> **DIRECTIONS**:
Among the entries below, which lines include the string "plus"? Show each one.

Items from a dataset:
********************
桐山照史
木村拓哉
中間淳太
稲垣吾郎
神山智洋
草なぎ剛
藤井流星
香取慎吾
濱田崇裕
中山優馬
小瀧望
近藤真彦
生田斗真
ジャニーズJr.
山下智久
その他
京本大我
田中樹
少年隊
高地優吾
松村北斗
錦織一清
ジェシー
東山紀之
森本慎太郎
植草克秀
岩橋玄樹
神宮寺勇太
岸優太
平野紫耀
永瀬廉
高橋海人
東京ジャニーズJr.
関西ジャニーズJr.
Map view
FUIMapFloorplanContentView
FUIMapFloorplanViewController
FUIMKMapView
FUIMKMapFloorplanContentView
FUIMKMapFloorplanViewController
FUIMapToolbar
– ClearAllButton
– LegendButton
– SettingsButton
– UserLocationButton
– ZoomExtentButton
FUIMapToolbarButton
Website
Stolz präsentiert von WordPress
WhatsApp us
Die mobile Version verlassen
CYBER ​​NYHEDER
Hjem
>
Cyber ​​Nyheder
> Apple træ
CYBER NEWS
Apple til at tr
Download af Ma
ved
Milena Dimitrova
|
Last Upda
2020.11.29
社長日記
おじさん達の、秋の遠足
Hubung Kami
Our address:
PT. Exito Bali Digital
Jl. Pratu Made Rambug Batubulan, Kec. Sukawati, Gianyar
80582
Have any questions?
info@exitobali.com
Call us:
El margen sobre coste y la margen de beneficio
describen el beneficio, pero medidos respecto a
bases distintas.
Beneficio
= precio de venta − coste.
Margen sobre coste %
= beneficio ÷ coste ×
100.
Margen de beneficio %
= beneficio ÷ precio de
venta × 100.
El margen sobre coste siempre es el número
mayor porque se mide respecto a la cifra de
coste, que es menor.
********************
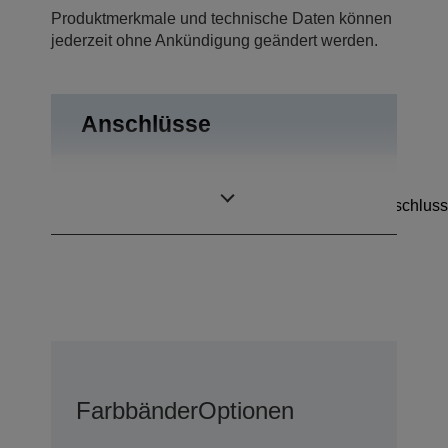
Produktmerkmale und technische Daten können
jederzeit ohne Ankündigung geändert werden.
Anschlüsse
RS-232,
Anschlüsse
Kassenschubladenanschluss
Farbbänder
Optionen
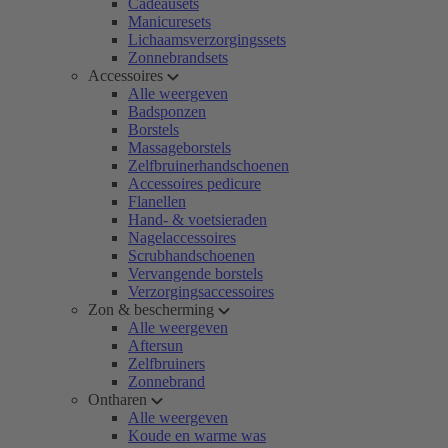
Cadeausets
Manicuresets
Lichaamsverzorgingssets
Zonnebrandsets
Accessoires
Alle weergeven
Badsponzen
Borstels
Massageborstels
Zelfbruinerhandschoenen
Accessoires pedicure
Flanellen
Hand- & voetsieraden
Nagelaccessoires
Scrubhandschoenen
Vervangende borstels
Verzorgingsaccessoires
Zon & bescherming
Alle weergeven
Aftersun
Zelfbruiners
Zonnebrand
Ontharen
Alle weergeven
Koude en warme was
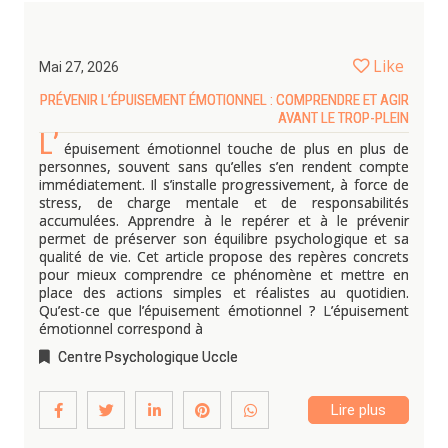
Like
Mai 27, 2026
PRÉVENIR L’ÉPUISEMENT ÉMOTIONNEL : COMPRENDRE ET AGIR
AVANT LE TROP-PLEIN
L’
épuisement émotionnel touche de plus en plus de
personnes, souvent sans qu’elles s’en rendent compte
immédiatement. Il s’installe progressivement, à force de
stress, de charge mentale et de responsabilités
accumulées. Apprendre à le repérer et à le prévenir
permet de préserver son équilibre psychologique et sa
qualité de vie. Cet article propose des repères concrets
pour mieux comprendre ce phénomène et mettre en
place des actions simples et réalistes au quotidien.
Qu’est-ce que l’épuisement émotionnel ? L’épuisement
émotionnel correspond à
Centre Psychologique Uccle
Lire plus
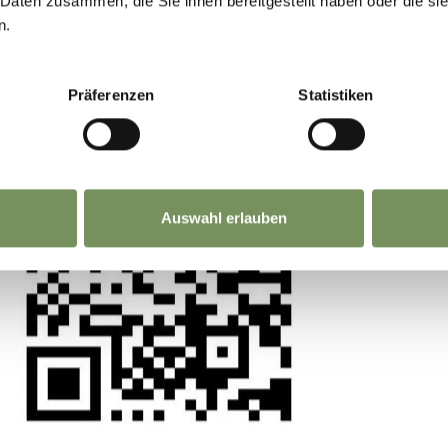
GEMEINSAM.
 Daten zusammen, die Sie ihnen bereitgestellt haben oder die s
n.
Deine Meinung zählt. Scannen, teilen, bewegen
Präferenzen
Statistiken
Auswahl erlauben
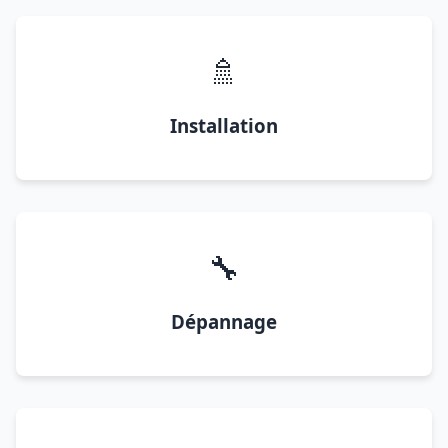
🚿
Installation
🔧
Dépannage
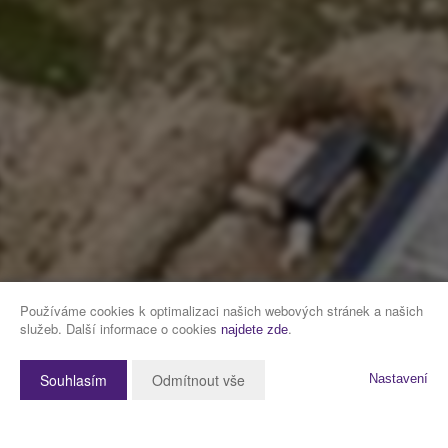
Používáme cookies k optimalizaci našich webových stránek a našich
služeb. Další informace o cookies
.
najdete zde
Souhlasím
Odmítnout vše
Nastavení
********************
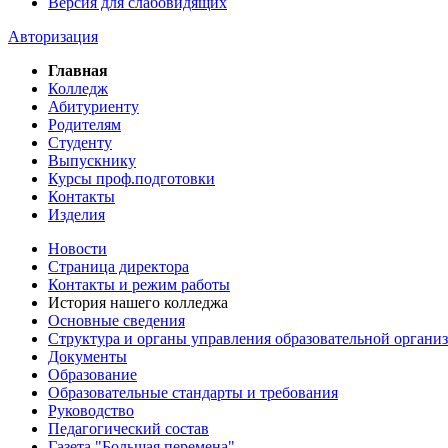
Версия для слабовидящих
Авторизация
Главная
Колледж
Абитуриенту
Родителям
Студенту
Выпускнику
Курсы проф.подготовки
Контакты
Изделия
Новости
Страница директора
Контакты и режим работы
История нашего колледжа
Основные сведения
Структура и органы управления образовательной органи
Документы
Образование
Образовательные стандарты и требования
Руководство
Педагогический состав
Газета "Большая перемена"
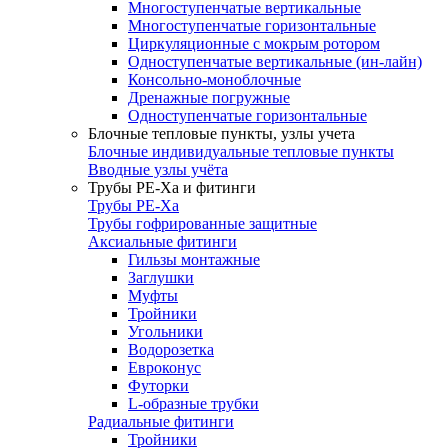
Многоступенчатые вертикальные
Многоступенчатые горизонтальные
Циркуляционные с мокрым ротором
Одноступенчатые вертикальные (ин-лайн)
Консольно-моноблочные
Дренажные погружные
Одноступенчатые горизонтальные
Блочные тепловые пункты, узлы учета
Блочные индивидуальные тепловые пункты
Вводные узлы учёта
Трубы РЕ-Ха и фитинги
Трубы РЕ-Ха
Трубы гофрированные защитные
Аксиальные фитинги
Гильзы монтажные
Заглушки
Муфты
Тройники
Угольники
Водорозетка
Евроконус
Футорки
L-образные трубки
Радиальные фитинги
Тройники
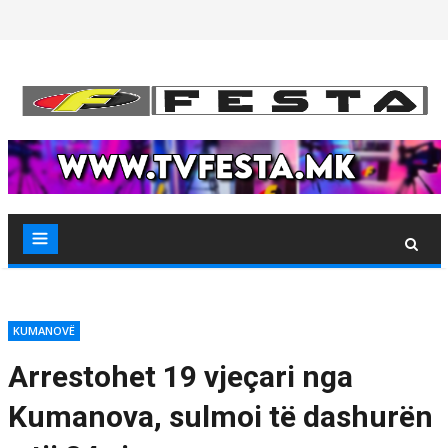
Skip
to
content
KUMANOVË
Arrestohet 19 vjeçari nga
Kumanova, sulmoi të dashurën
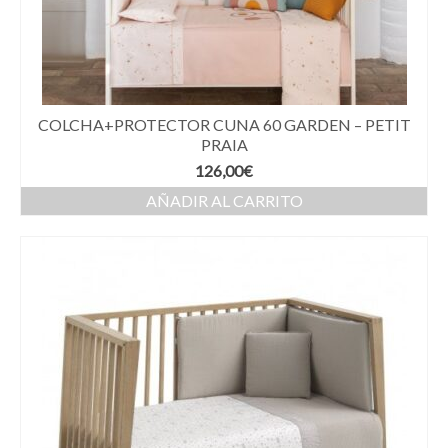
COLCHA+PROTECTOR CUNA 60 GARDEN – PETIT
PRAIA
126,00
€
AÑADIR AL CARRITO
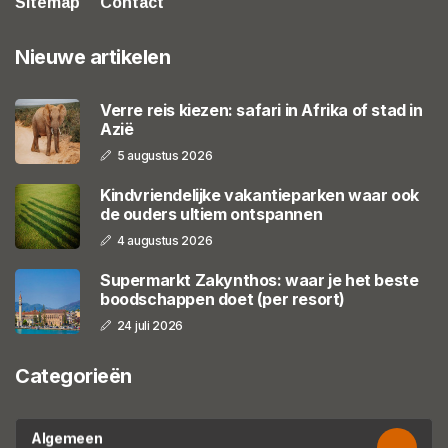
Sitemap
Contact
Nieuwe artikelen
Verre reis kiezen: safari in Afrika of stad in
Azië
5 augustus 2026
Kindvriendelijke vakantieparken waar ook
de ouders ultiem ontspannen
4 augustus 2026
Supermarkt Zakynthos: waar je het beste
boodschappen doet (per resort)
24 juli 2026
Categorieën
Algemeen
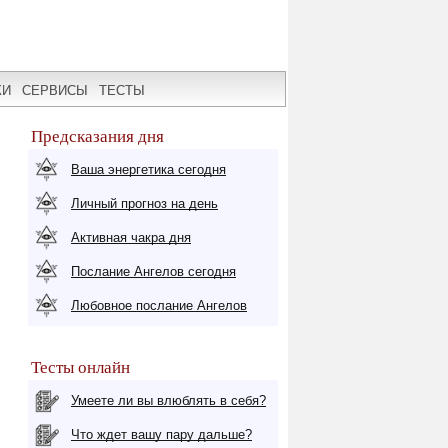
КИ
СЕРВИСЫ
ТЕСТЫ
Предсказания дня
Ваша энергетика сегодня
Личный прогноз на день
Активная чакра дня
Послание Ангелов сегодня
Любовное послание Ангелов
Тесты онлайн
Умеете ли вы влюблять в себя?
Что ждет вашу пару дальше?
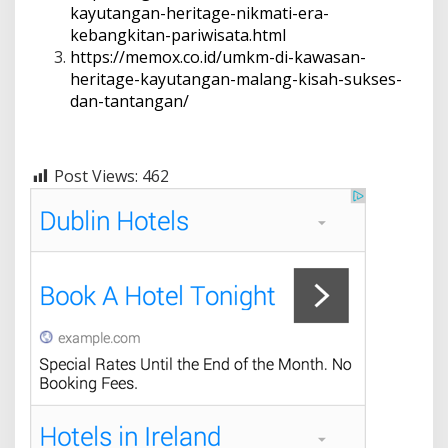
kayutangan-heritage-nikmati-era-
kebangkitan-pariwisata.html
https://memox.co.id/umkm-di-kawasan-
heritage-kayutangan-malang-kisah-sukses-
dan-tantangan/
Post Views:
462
********************
> **RESPONSE TO THIS TASK**:
épuisement émotionnel touche de plus en plus de
Lire plus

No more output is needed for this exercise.